The goal of this project was to predict used car prices from tabular vehicle listing data. I aimed to build a robust machine learning pipeline that could handle challenges common in real-world datasets, such as missing values, high-cardinality categorical features, and diverse vehicle specifications.
This work was submitted for the DSN AI Bootcamp Qualification Hackathon, which focused on practical predictive modeling tasks.
-
Source: Hackathon-provided data
-
Size:
- 188,533 training entries (13 columns, including the target
price) - 125,690 test entries (12 columns, no target)
- 188,533 training entries (13 columns, including the target
-
Key Features:
- Numeric:
horsepower,mileage,model_year,num_speeds - Categorical:
brand,base_model,transmission_type,body_style,engine
- Numeric:
-
Target Variable:
price(continuous numeric)
The dataset had both numeric and categorical columns, some missing values, and high-cardinality features, which required careful preprocessing.
The focus here was on keeping the data accurate while preparing it for modeling.

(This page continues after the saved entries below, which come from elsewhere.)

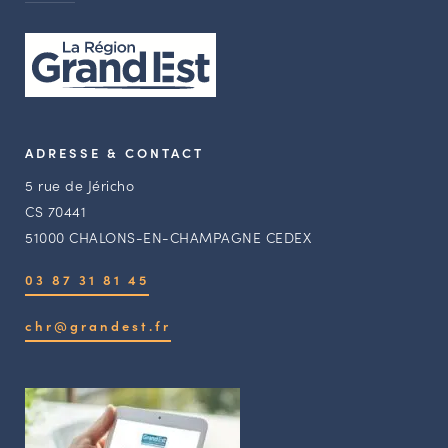
ADRESSE & CONTACT
5 rue de Jéricho
CS 70441
51000 CHALONS-EN-CHAMPAGNE CEDEX
03 87 31 81 45
chr@grandest.fr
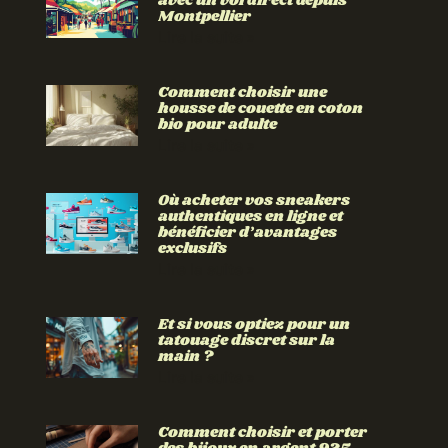
avec un vol direct depuis
Montpellier
Lire la suite »
Comment choisir une
housse de couette en coton
bio pour adulte
Lire la suite »
Où acheter vos sneakers
authentiques en ligne et
bénéficier d’avantages
exclusifs
Lire la suite »
Et si vous optiez pour un
tatouage discret sur la
main ?
Lire la suite »
Comment choisir et porter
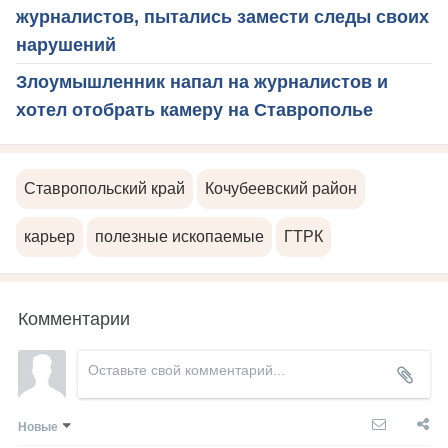
журналистов, пытались замести следы своих
нарушений
Злоумышленник напал на журналистов и
хотел отобрать камеру на Ставрополье
Ставропольский край
Кочубеевский район
карьер
полезные ископаемые
ГТРК
Комментарии
Новые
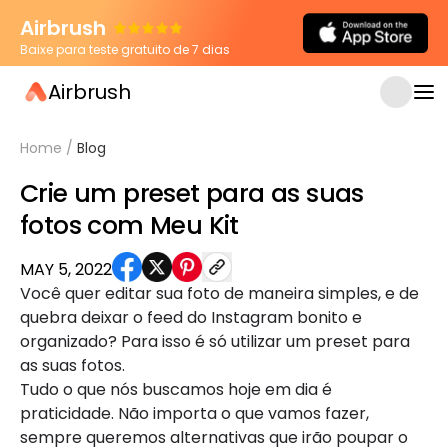
Airbrush
Baixe para teste gratuito de 7 dias
Airbrush
Home
/
Blog
Crie um preset para as suas
fotos com Meu Kit
MAY 5, 2022
Você quer editar sua foto de maneira simples, e de
quebra deixar o feed do Instagram bonito e
organizado? Para isso é só utilizar um preset para
as suas fotos.
Tudo o que nós buscamos hoje em dia é
praticidade. Não importa o que vamos fazer,
sempre queremos alternativas que irão poupar o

clean_title(11.3% missing) → imputed using accident history correlationsfuel_type(2.7% missing) → imputed from engine specificationsaccident(1.3% missing) → imputed appropriately
- Standardized case and formatting inconsistencies
- Identified rare categories (<0.5% frequency) and train-test mismatches
- Parsed engine specifications into horsepower, displacement, and cylinder count
- Normalized mileage and derived vehicle age from
model_year - Created binary flags:
has_accident,has_clean_title,is_luxury_brand - Log-transformed
priceandmileageto reduce skewness - Imputed missing categorical values using combinations of
(brand, model, model_year)and added null indicators for numeric features
Brand: 57 unique valuesBase_model: 542 unique valuesEngine: 1,117 unique specifications → parsed into structured features
EDA helped guide feature engineering and model decisions.
Numeric Features:
horsepowerpositively correlated with price (0.25)mileage,log_mileage, andcar_agenegatively correlated with price- Observed skewed distributions and outliers, which motivated log transformations
Categorical Features:
brandandmaterialwere top predictors by variance, thoughmaterialwas mostly uninformative and dropped- High-cardinality features like
base_modelshowed long-tail distributions
I focused on gradient boosting algorithms, which perform well on tabular datasets.
Algorithms Tested:
- LightGBM (LGBMRegressor): fast and effective on large datasets
- CatBoost (CatBoostRegressor): handles categorical features robustly
Hyperparameter Tuning & Cross-Validation:
- Used Optuna for automated hyperparameter search
- 5-fold stratified CV on binned log-transformed prices ensured stable performance
Ensembling:
- Final predictions were generated by stacking LightGBM, CatBoost, and a Ridge baseline using a Ridge meta-model
- The meta-model learned optimal weights for each base model, improving generalization
- LightGBM CV RMSE: 0.4852 – 0.4927
- CatBoost CV RMSE: 0.4859 – 0.4939
- Stacked Ensemble Mean Price: $43,401
The ensemble consistently reduced error compared to individual models.
-
The pipeline effectively handled missing values, skewed distributions, and high-cardinality features
-
Key insights:
horsepower,brand, and vehicle age are strong predictors -
Future improvements could include:
- Adding external features (e.g., market trends, location)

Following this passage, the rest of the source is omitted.